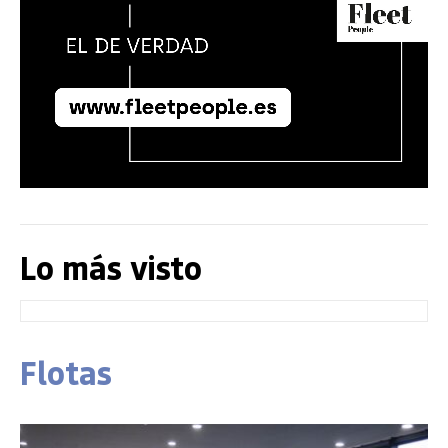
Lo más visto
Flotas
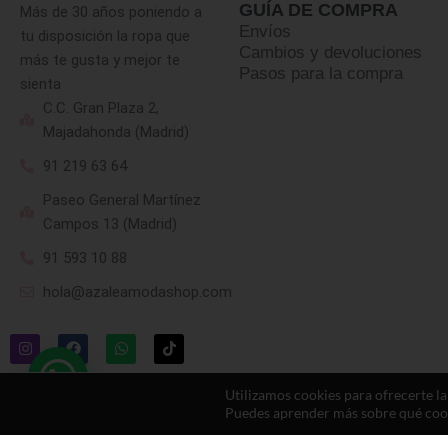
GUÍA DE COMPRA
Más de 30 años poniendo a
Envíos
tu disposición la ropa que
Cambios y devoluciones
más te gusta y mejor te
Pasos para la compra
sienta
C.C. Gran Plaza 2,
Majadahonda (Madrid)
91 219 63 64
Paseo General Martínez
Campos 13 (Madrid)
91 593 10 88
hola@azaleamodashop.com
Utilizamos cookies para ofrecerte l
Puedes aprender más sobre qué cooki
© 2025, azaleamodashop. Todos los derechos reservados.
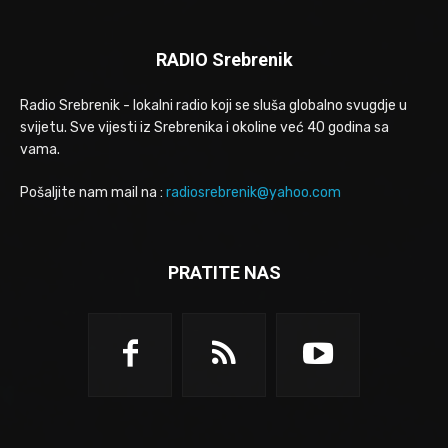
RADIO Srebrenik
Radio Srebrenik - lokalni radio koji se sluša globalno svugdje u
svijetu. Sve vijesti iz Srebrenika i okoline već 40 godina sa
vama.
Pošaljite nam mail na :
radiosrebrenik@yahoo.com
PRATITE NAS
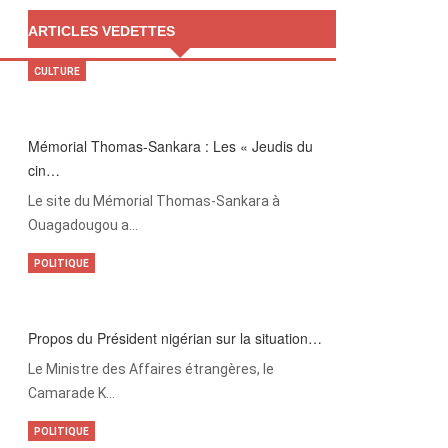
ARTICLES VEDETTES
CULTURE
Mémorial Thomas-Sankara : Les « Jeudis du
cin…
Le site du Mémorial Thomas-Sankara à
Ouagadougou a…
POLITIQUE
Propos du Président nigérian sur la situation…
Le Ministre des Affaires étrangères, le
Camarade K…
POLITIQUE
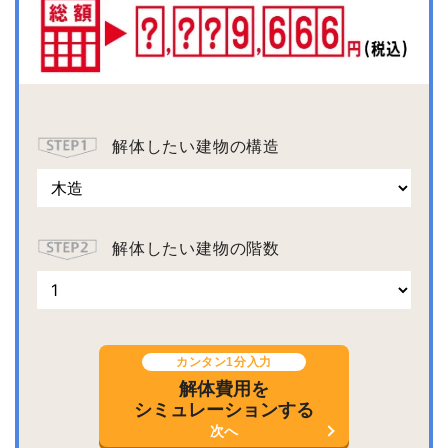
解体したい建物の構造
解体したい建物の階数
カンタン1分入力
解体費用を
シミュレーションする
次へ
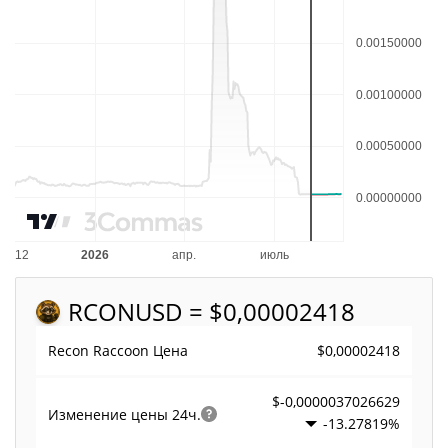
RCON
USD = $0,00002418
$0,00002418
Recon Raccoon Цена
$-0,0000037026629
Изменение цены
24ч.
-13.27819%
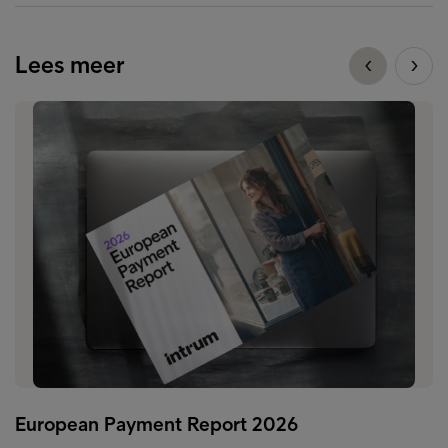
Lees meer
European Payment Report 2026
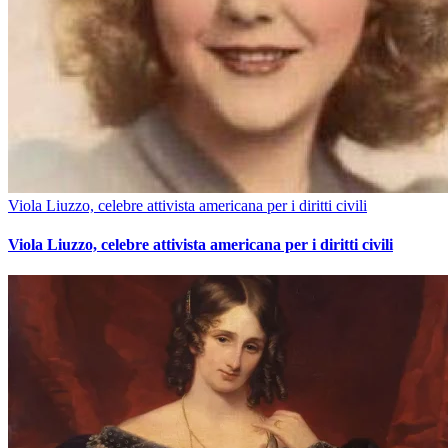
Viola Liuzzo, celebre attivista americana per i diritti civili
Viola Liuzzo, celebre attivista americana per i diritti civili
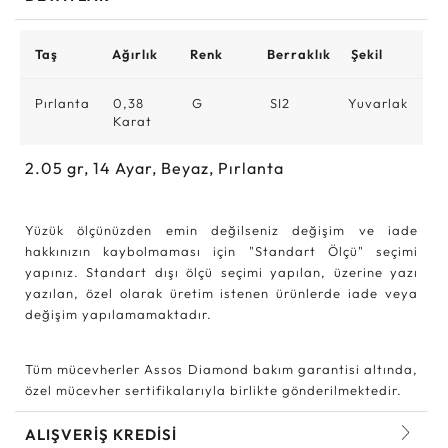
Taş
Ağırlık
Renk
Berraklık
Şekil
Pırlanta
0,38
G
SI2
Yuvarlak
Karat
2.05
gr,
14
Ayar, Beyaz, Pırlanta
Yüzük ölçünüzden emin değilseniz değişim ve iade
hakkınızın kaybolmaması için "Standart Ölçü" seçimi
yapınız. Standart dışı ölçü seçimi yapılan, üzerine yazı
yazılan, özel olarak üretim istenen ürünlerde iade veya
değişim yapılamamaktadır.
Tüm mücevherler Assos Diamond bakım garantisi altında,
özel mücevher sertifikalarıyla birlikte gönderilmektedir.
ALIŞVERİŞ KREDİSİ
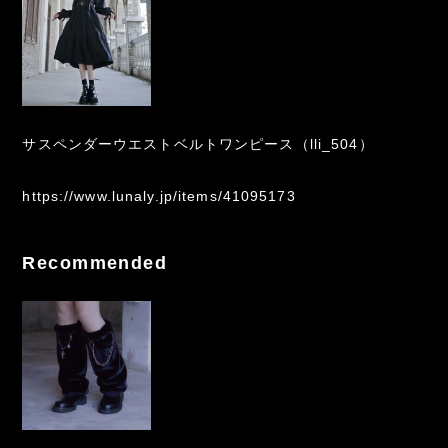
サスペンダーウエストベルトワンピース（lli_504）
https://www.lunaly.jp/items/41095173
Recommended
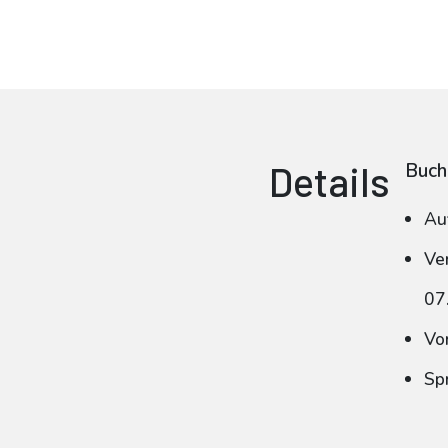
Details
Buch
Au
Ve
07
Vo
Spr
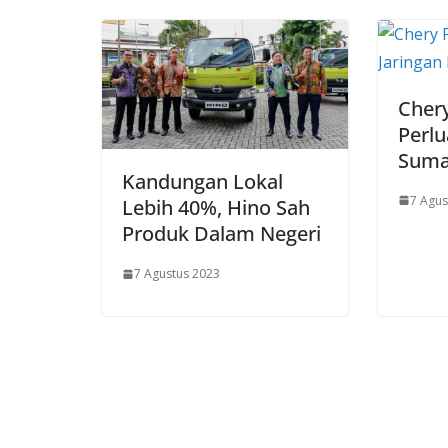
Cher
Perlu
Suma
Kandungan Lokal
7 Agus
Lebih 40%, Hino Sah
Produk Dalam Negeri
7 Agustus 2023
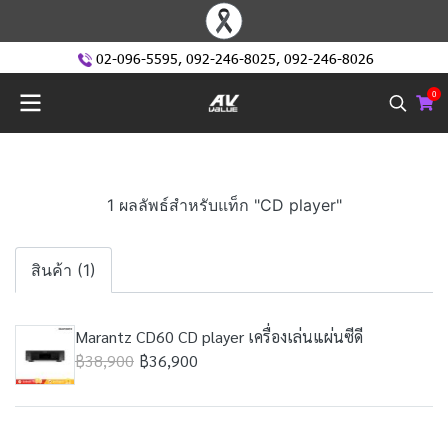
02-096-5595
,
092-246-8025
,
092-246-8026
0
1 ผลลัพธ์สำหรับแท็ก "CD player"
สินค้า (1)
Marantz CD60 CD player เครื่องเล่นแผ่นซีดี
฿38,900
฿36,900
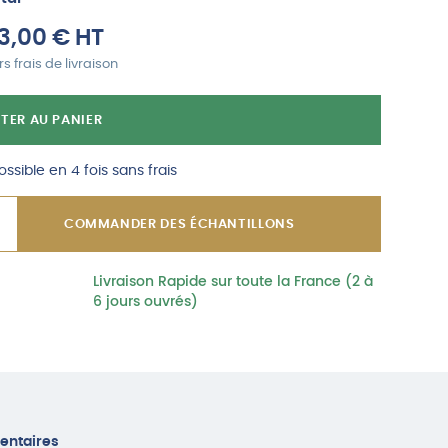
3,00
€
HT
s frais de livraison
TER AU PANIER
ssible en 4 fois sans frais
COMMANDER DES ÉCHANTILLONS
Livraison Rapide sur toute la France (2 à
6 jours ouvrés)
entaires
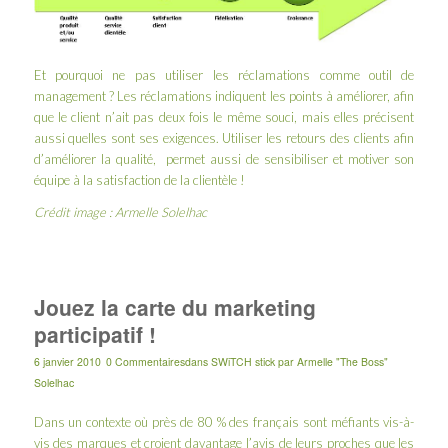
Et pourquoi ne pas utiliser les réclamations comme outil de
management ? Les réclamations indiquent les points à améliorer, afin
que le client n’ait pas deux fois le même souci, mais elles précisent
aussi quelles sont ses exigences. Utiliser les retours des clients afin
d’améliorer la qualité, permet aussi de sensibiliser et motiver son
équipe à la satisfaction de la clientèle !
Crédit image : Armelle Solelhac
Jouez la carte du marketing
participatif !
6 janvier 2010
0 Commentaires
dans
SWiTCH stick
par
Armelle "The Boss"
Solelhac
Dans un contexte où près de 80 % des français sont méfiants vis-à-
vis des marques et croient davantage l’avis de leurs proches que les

_EXERCISE REQUIREMENTS_. Whenever "Armelle" shows up in a line of the listing, copy that whole line.

_RESULT OF THE EXERCISE_.
Crédit image : Armelle Solelhac
Armelle "The Boss"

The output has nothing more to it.